The Court begins with the presumption that it does not have subject matter jurisdiction over a case. Id. To survive a motion to dismiss pursuant to Rule 12(b)(1), a plaintiff bears the burden of establishing that the Court has subject matter jurisdiction over its claim. Moms Against Mercury v. FDA, 483 F.3d 824, 828 (D.C. Cir. 2007). In determining whether there is jurisdiction, the Court may “consider the complaint supplemented by undisputed facts evidenced in the record, or the complaint supplemented by undisputed facts plus the court’s resolution of disputed facts.” Coal. for Underground Expansion v. Mineta, 333 F.3d 193, 198 (D.C. Cir. 2003) (citations omitted). “Although a court must accept as true all factual allegations contained in the complaint when reviewing a motion to dismiss pursuant to Rule 12(b)(1), ” the factual allegations in the complaint “will bear closer scrutiny in resolving a 12(b)(1) motion than in resolving a 12(b)(6) motion for failure to state a claim.” Wright v. Foreign Serv. Grievance Bd., 503 F.Supp.2d 163, 170 (D.D.C. 2007) (citations omitted).

III. DISCUSSION

In moving to dismiss, the two Defendants have each put forward a plethora of arguments as to why this Court should dismiss Plaintiffs’ case for lack of subject matter jurisdiction. Specifically, both Defendants argue that this Court lacks jurisdiction over Plaintiffs’ claims because (1) Plaintiffs do not have standing under Article III of the United States Constitution and (2) Plaintiffs’ request that declarations be issued concerning the nationality status of residents of Taiwan presents a “quintessential non-justiciable political question.” In addition, Defendant Republic of China argues that the Court lacks jurisdiction over Plaintiffs’ claims against the Republic of China under the Foreign Sovereign Immunities Act.

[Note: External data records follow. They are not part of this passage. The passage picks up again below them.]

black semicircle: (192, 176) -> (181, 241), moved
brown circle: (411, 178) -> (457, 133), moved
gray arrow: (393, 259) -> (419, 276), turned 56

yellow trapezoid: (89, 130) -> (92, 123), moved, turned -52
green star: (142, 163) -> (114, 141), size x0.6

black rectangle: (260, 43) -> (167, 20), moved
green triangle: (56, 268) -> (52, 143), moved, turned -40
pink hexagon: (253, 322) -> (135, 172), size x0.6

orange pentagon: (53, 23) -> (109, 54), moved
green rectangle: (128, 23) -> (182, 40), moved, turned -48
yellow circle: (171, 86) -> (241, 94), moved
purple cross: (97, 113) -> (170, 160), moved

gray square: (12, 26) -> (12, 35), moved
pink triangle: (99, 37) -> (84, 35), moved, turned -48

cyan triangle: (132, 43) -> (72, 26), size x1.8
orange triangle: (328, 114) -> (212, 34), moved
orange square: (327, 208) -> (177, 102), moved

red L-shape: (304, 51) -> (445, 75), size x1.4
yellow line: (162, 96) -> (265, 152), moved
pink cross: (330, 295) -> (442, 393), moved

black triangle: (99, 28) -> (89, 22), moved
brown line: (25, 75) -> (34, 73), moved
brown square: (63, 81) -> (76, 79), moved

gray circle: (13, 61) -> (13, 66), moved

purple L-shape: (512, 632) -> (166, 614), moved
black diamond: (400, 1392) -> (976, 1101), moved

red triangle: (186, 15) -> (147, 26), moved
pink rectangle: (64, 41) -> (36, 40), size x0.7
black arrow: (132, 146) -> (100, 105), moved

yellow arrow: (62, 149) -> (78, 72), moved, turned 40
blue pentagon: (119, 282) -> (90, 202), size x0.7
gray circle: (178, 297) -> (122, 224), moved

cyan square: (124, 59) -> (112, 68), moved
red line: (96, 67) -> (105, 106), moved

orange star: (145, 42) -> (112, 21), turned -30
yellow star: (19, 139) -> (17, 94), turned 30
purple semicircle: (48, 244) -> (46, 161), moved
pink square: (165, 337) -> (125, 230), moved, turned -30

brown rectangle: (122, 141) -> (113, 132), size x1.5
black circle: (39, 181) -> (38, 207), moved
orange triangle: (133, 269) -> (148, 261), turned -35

Upon review of the parties’ submissions, the Court finds that it lacks subject matter jurisdiction over Plaintiffs’ case. Accordingly, the Court shall not consider Defendants’ remaining arguments, which concern the merits of Plaintiffs’ claims, namely, whether Plaintiffs fail to state a cause of action and whether the applicable statutes of limitations bar Plaintiffs’ claims. See Steel Co. v. Citizens for a Better Env't, 523 U.S. 83, 94-95 (1998). The Court shall limit its discussion to the threshold jurisdictional issues that bar adjudication of this matter. See Anderson v. Carter, 802 F.3d 4, 10 (D.C. Cir. 2015) (“While the Supreme Court in Steel Co. makes clear that once we have established that we have no subject-matter jurisdiction, we can proceed no further, we do not violate this admonition when we observe that more than one threshold basis bars adjudication.”).

A. Plaintiffs lack standing under Article III of the United States Constitution.

Pursuant to Article III of the Constitution, Defendants move to dismiss this action on the basis that this Court has no jurisdiction because Plaintiffs lack standing. “Article III of the Constitution limits the jurisdiction of federal courts to ‘actual cases or controversies between proper litigants.’ ” Mendoza v. Perez, 754 F.3d 1002, 1010 (D.C. Cir. 2014) (quoting Fla. Audubon Soc'y v. Bentsen, 94 F.3d 658, 661 (D.C. Cir. 1996)). Because standing is a “threshold jurisdictional requirement, ” a court may not assume that Plaintiff has standing in order to proceed to evaluate a case on the merits. Bauer v. Marmara, 774 F.3d 1026, 1031 (D.C. Cir. 2014). A plaintiff “bears the burden of showing that he has standing for each type of relief sought.” Summers v. Earth Island Inst., 555 U.S. 488, 493 (2009). “To establish constitutional standing, plaintiffs ‘must have suffered or be imminently threatened with a concrete and particularized injury in fact that is fairly traceable to the challenged action ...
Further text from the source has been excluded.